Martin boundaries and thin sets for \(\Delta u = Pu\) on Riemann surfaces (Q1196283)

Let \(R\) be a hyperbolic Riemann surface and \(P\) a density on \(R\), that is, a non-negative Hölder continuous function on \(R\) which depends on the local parameter \(z=x+iy\) in such a way that the partial differential equation \[ L_ P u\equiv- \Delta u+Pu=0, \qquad \Delta=\partial^ 2/\partial x^ 2+ \partial^ 2/ \partial y^ 2 \tag{1} \] is invariantly defined on \(R\).
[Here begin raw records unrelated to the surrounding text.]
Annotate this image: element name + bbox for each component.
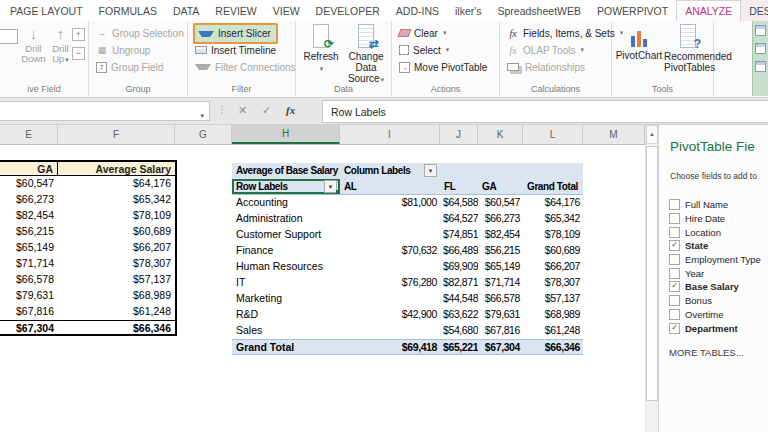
- pivot-cell[interactable]: Marketing: [232, 291, 340, 307]
- filter-connections-button[interactable]: Filter Connections: [195, 59, 296, 75]
- pivot-cell[interactable]: [340, 227, 440, 243]
- pivot-cell[interactable]: $66,273: [478, 211, 523, 227]
- pivot-cell[interactable]: IT: [232, 275, 340, 291]
- ribbon-tab-ilker-s[interactable]: ilker's: [447, 0, 490, 21]
- pivot-grand-total-cell[interactable]: Grand Total: [232, 340, 340, 354]
- pivot-cell[interactable]: Administration: [232, 211, 340, 227]
- expand-field-button[interactable]: +: [72, 28, 85, 41]
- summary-cell[interactable]: $66,273: [0, 192, 58, 208]
- drill-up-button[interactable]: ↑ Drill Up▾: [47, 25, 74, 65]
- summary-cell[interactable]: $65,342: [58, 192, 175, 208]
- field-checkbox[interactable]: [669, 295, 680, 306]
- field-item-state[interactable]: ✓State: [669, 239, 768, 253]
- field-item-overtime[interactable]: Overtime: [669, 308, 768, 322]
- field-checkbox[interactable]: [669, 213, 680, 224]
- summary-cell[interactable]: $78,307: [58, 256, 175, 272]
- summary-cell[interactable]: $71,714: [0, 256, 58, 272]
- refresh-button[interactable]: ⟳ Refresh ▾: [300, 23, 342, 74]
- pivot-cell[interactable]: $79,631: [478, 307, 523, 323]
- pivot-cell[interactable]: [478, 163, 523, 179]
- pivot-cell[interactable]: [440, 163, 478, 179]
- summary-cell[interactable]: $66,578: [0, 272, 58, 288]
- ribbon-tab-page-layout[interactable]: PAGE LAYOUT: [2, 0, 91, 21]
- cancel-icon[interactable]: ✕: [238, 104, 247, 117]
- pivot-cell[interactable]: $74,851: [440, 227, 478, 243]
- pivot-cell[interactable]: $56,215: [478, 243, 523, 259]
- clear-button[interactable]: Clear▾: [399, 25, 446, 41]
- move-pivottable-button[interactable]: → Move PivotTable: [399, 59, 487, 75]
- pivot-cell[interactable]: Finance: [232, 243, 340, 259]
- pivot-cell[interactable]: $78,307: [523, 275, 583, 291]
- formula-input[interactable]: Row Labels: [322, 100, 768, 123]
- scroll-up-button[interactable]: ▲: [646, 125, 658, 144]
- group-selection-button[interactable]: → Group Selection: [96, 25, 184, 41]
- pivot-cell[interactable]: $66,578: [478, 291, 523, 307]
- pivot-cell[interactable]: $70,632: [340, 243, 440, 259]
- pivot-cell[interactable]: $42,900: [340, 307, 440, 323]
- pivot-cell[interactable]: [340, 323, 440, 339]
- summary-cell[interactable]: $68,989: [58, 288, 175, 304]
- ungroup-button[interactable]: ▦ Ungroup: [96, 42, 150, 58]
- ribbon-tab-design[interactable]: DESIGN: [741, 0, 768, 21]
- ribbon-tab-view[interactable]: VIEW: [265, 0, 308, 21]
- summary-header-cell[interactable]: GA: [0, 162, 58, 175]
- pivot-cell[interactable]: $60,689: [523, 243, 583, 259]
- pivot-cell[interactable]: $54,680: [440, 323, 478, 339]
- field-list-button[interactable]: [755, 25, 766, 36]
- pivot-cell[interactable]: $60,547: [478, 195, 523, 211]
- field-item-hire-date[interactable]: Hire Date: [669, 212, 768, 226]
- summary-cell[interactable]: $60,689: [58, 224, 175, 240]
- pivot-column-header-cell[interactable]: Grand Total: [523, 179, 583, 194]
- field-item-location[interactable]: Location: [669, 225, 768, 239]
- pivot-cell[interactable]: [340, 211, 440, 227]
- ribbon-tab-review[interactable]: REVIEW: [207, 0, 264, 21]
- field-item-full-name[interactable]: Full Name: [669, 198, 768, 212]
- field-item-department[interactable]: ✓Department: [669, 321, 768, 335]
- pivot-cell[interactable]: $64,176: [523, 195, 583, 211]
- field-checkbox[interactable]: [669, 268, 680, 279]
- pivot-cell[interactable]: $65,149: [478, 259, 523, 275]
- pivot-cell[interactable]: $78,109: [523, 227, 583, 243]
- vertical-scrollbar[interactable]: ▲: [645, 125, 658, 432]
- pivot-cell[interactable]: R&D: [232, 307, 340, 323]
- relationships-button[interactable]: Relationships: [507, 59, 585, 75]
- pivot-column-labels-cell[interactable]: Column Labels▾: [340, 163, 440, 179]
- olap-tools-button[interactable]: fx OLAP Tools▾: [507, 42, 584, 58]
- summary-cell[interactable]: $66,207: [58, 240, 175, 256]
- plus-minus-buttons-button[interactable]: [755, 43, 766, 54]
- recommended-pivottables-button[interactable]: ? Recommended PivotTables: [664, 23, 712, 73]
- summary-header-cell[interactable]: Average Salary: [58, 162, 175, 175]
- column-header-h[interactable]: H: [232, 125, 340, 144]
- summary-cell[interactable]: $56,215: [0, 224, 58, 240]
- field-item-employment-type[interactable]: Employment Type: [669, 253, 768, 267]
- summary-total-cell[interactable]: $67,304: [0, 321, 58, 334]
- column-header-j[interactable]: J: [440, 125, 478, 144]
- pivot-cell[interactable]: $63,622: [440, 307, 478, 323]
- pivot-cell[interactable]: [523, 163, 583, 179]
- pivot-cell[interactable]: $61,248: [523, 323, 583, 339]
- sheet-grid[interactable]: GAAverage Salary$60,547$64,176$66,273$65…: [0, 145, 645, 432]
- pivot-grand-total-cell[interactable]: $69,418: [340, 340, 440, 354]
- column-header-i[interactable]: I: [340, 125, 440, 144]
- collapse-field-button[interactable]: −: [72, 47, 85, 60]
- pivot-cell[interactable]: $69,909: [440, 259, 478, 275]
- column-header-m[interactable]: M: [583, 125, 645, 144]
- pivot-cell[interactable]: $66,489: [440, 243, 478, 259]
- pivot-value-header-cell[interactable]: Average of Base Salary: [232, 163, 340, 179]
- ribbon-tab-analyze[interactable]: ANALYZE: [676, 0, 741, 21]
- scrollbar-thumb[interactable]: [646, 146, 658, 401]
- summary-cell[interactable]: $67,816: [0, 304, 58, 320]
- change-data-source-button[interactable]: ⇄ Change Data Source▾: [342, 23, 390, 85]
- field-checkbox[interactable]: [669, 309, 680, 320]
- ribbon-tab-data[interactable]: DATA: [165, 0, 207, 21]
- pivot-cell[interactable]: $57,137: [523, 291, 583, 307]
- fields-items-sets-button[interactable]: fx Fields, Items, & Sets▾: [507, 25, 623, 41]
- pivot-column-header-cell[interactable]: AL: [340, 179, 440, 194]
- enter-icon[interactable]: ✓: [262, 104, 271, 117]
- pivot-row-labels-cell[interactable]: Row Labels▾: [232, 179, 340, 194]
- pivot-cell[interactable]: $64,588: [440, 195, 478, 211]
- pivot-cell[interactable]: Accounting: [232, 195, 340, 211]
- summary-cell[interactable]: $82,454: [0, 208, 58, 224]
- active-field-name-box[interactable]: [0, 29, 18, 44]
- summary-cell[interactable]: $57,137: [58, 272, 175, 288]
A real valued function \(u\) is said to be a \(P\)-harmonic function (or a \(P\)-solution) on an open set \(U\) of \(R\), if \(u\) has continuous partial derivatives up to the order 2 and satisfies the equation (1) on \(U\). We consider two Martin compactifications of a hyperbolic Riemann surface \(R\), the first \(R^*_ P\) with respect to a hyperbolic density \(P\) on \(R\), the second \(R^*\) with respect to harmonic functions. Let \(K^ P(z,a)\), \(K(z,b)\) be Martin kernels on the compactifications \(R^*_ P\), \(R^*\) respectively. Let \(G(z,w)\) be the harmonic Green's function of \(R\). For a minimal boundary point \(a\) of \(R^*_ P\) such that \[ \int_ R P(w)G(w,z_ 1)K^ P(w,a)du dv<+\infty \tag{2} \] for some point \(z_ 1\) in \(R\), there exists a unique minimal boundary point of \(R^*\). Then we may define a mapping with the domain consisting points \(a\) which satisfy the condition (2) into the set of minimal boundary points of \(R^*\). The purpose of this paper is to show that a closed set \(E\) in \(R\) is thin at a point \(a\) with the condition (2) if and only if \(E\) is thin at the minimal boundary point of \(R^*\) assigned to the point \(a\) by the mapping.